◆ **Work request**
Check which lines of the entries that follow hold "tiếp", then give the number of those lines and nothing more.

Stored items
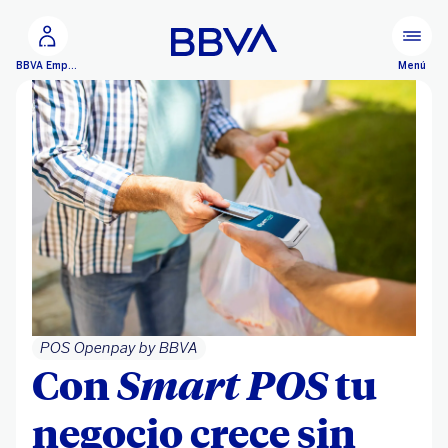
Ir al contenido principal
Menú
BBVA Empresas
POS Openpay by BBVA
Con
Smart POS
tu
negocio crece sin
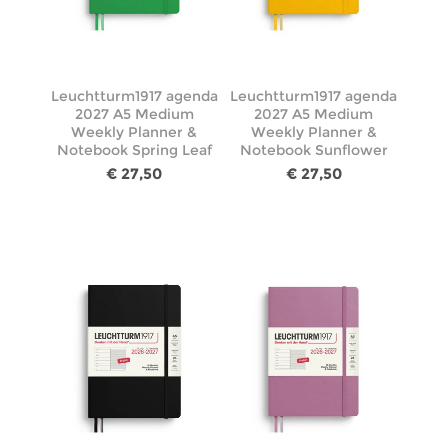
Leuchtturm1917 agenda
Leuchtturm1917 agenda
2027 A5 Medium
2027 A5 Medium
Weekly Planner &
Weekly Planner &
Notebook Spring Leaf
Notebook Sunflower
€ 27,50
€ 27,50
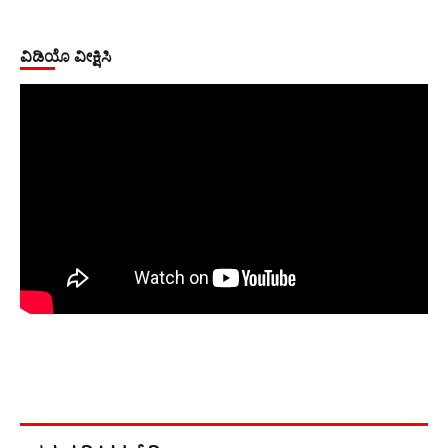
ವಿಡಿಯೊ ವೀಕ್ಷಿಸಿ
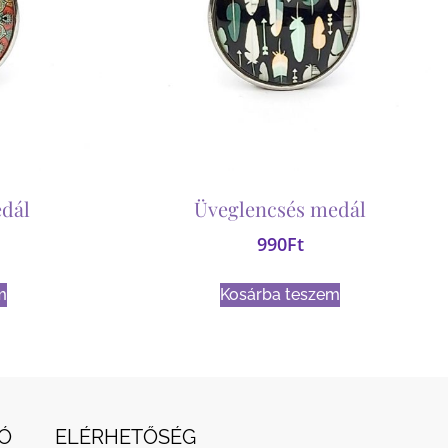
dál
Üveglencsés medál
990
Ft
m
Kosárba teszem
Ó
ELÉRHETŐSÉG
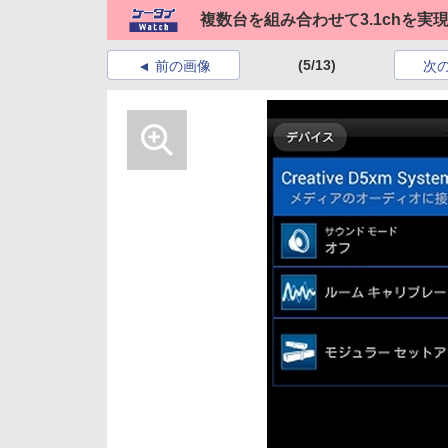
複数台を組み合わせて3.1chを実現で
(5/13)
前の画像
次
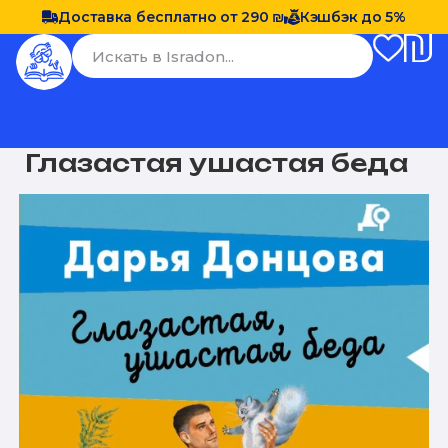
Доставка бесплатно от 290 ₪
Кэшбэк до 5%
Глазастая ушастая беда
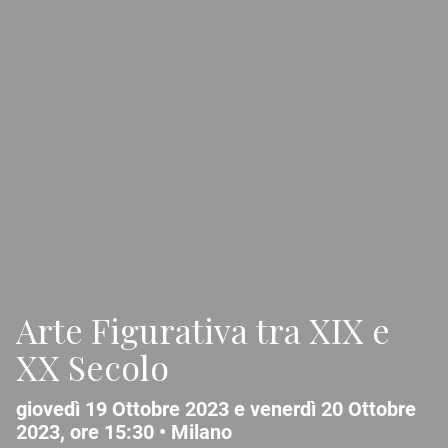
Arte Figurativa tra XIX e
XX Secolo
giovedì 19 Ottobre 2023 e venerdì 20 Ottobre
2023, ore 15:30 •
Milano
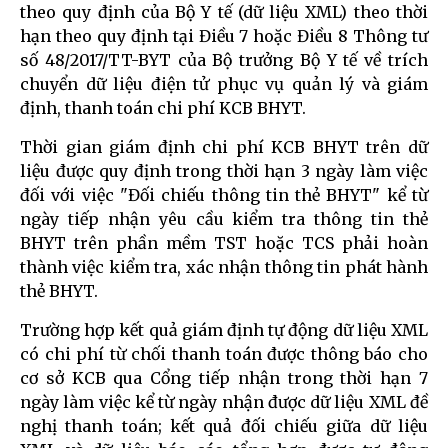
theo quy định của Bộ Y tế (dữ liệu XML) theo thời
hạn theo quy định tại Điều 7 hoặc Điều 8 Thông tư
số 48/2017/TT-BYT của Bộ trưởng Bộ Y tế về trích
chuyển dữ liệu điện tử phục vụ quản lý và giám
định, thanh toán chi phí KCB BHYT.
Thời gian giám định chi phí KCB BHYT trên dữ
liệu được quy định trong thời hạn 3 ngày làm việc
đối với việc "Đối chiếu thông tin thẻ BHYT" kể từ
ngày tiếp nhận yêu cầu kiểm tra thông tin thẻ
BHYT trên phần mềm TST hoặc TCS phải hoàn
thành việc kiểm tra, xác nhận thông tin phát hành
thẻ BHYT.
Trường hợp kết quả giám định tự động dữ liệu XML
có chi phí từ chối thanh toán được thông báo cho
cơ sở KCB qua Cổng tiếp nhận trong thời hạn 7
ngày làm việc kể từ ngày nhận được dữ liệu XML đề
nghị thanh toán; kết quả đối chiếu giữa dữ liệu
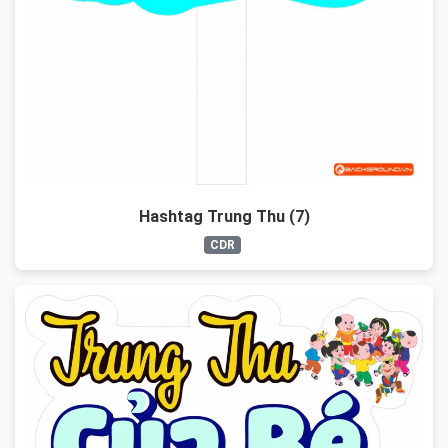
Hashtag Trung Thu (7)
CDR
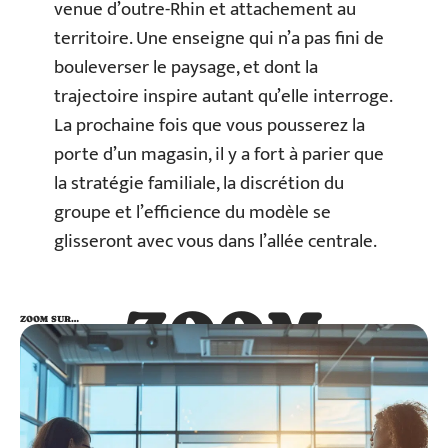
venue d’outre-Rhin et attachement au
territoire. Une enseigne qui n’a pas fini de
bouleverser le paysage, et dont la
trajectoire inspire autant qu’elle interroge.
La prochaine fois que vous pousserez la
porte d’un magasin, il y a fort à parier que
la stratégie familiale, la discrétion du
groupe et l’efficience du modèle se
glisseront avec vous dans l’allée centrale.
ZOOM
ZOOM SUR…
SUR…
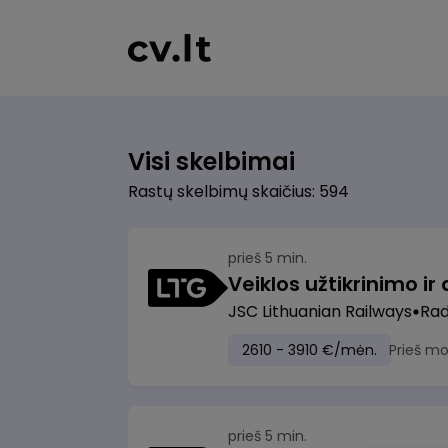
Visi skelbimai
Rastų skelbimų skaičius: 594
prieš 5 min.
JSC Lithuanian Railways
Radv
2610 - 3910 €/mėn.
Prieš m
prieš 5 min.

◆ **Solution to the problem**
2